A Journey Filled with Twists and Turns Can Bear Intriguing Fruit

For many, the past is something we run away from… try to change everything that was considered odd, unpopular – any outlying characteristics and those things that we couldn’t change we would try to diminish or hide. Once we get settled into ourselves, those layers from our past start to seep through, sometimes bringing dysfunction or simply being a lost opportunity to share something special with the world if we don’t embrace them as often times, the best thing we can bring to our journey is that unique set of circumstances that brought us to this point in our lives.

Le Cuvier

John Munch is certainly a local legend in the Paso Robles wine scene in California. Napa Valley is known for a few big personalities that shaped Napa wines which took the world by storm but Paso Robles has had a longer journey to get any type of recognition and John Munch with his Le Cuvier winery has been happy to stay small with around “4,500 cases being made” that are sold directly to consumers. Despite Le Cuvier being founded in 1983, John first bought the property where his winery, cellar and tasting room is located back in 1978.

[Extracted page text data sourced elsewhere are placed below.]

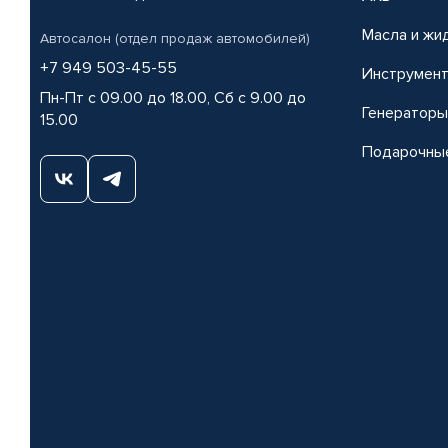
Масла и жи
Автосалон (отдел продаж автомобилей)
+7 949 503-45-55
Инструмен
Пн-Пт с 09.00 до 18.00, Сб с 9.00 до
Генераторы
15.00
Подарочны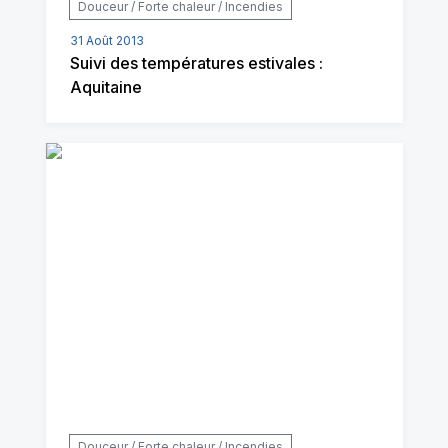
Douceur / Forte chaleur / Incendies
31 Août 2013
Suivi des températures estivales :
Aquitaine
Douceur / Forte chaleur / Incendies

John has a fascinating past. He was born in Costa Rica and grew up in various Central American countries; eventually, after a few academic pursuits, ended up getting an English literature graduate degree in West Saxon poetry. This old English background is evident not only in the descriptions of his wines but also in how his wines express themselves with power yet remain elegant. He was even a general contractor for a time, working for a group of people who renovated old Victorian houses in San Francisco and he eventually used those house building skills to build a home on a plot of land he bought in ’78 in the western section of Paso Robles, which was pretty desolate at the time, with his late French wife. Even though the house was not completed until 2008 he created a wine revolution way before that time.

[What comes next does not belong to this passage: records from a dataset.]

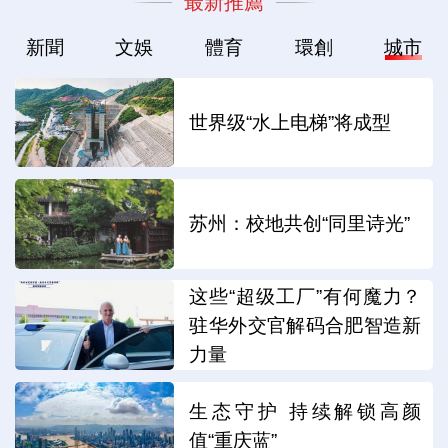
最新推薦
新聞
文娛
體育
環創
城市
世界级“水上电梯”将成型
苏州：校地共创“同里诗光”
这些“超级工厂”有何魔力？
驻华外交官解码合肥智造新
力量
生态守护 持续解锁高颜
值“重庆蓝”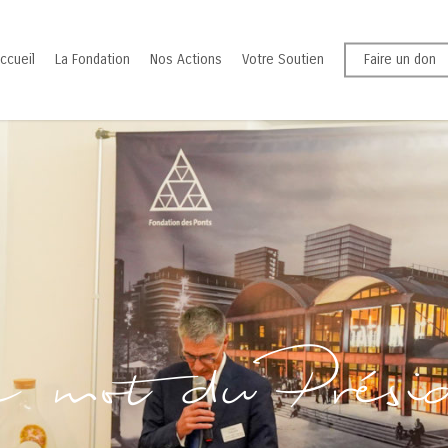
ccueil
La Fondation
Nos Actions
Votre Soutien
Faire un don
e
mot
du
Prési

John’s late French wife had a “brother who was a scoundrel,” always looking for new ways to make money and this brother-in-law was representing a group from Champagne who wanted to bottle sparkling wine in California following the lead of Moët establishing Domaine Chandon in Napa Valley. So John would make sparkling wine for them from vineyards in western Paso Robles that had lots of limestone in the soil and a cooler climate while taking weekend winemaking courses at U.C. Davis. John said with his big, rich laugh that the one complaint he kept getting from the Champagne producers was that the acid was too high in the wines, which was ironic as Champagne wines are ideally highly acidic. Then John worked under the brand name Adelaida Cellars with partners starting to experiment with the range of varieties and vineyards in Paso and he would start his own smaller winery project, Le Cuvier. In 1999 he left Adelaida after being bought out by his partners and he gave his full attention to Le Cuvier and his new role as “Wine Herd, a shepherd to the ‘feral beasties’ that accompany the finest fruit from the finest vineyard into the winery” with his now business partner Mary Fox.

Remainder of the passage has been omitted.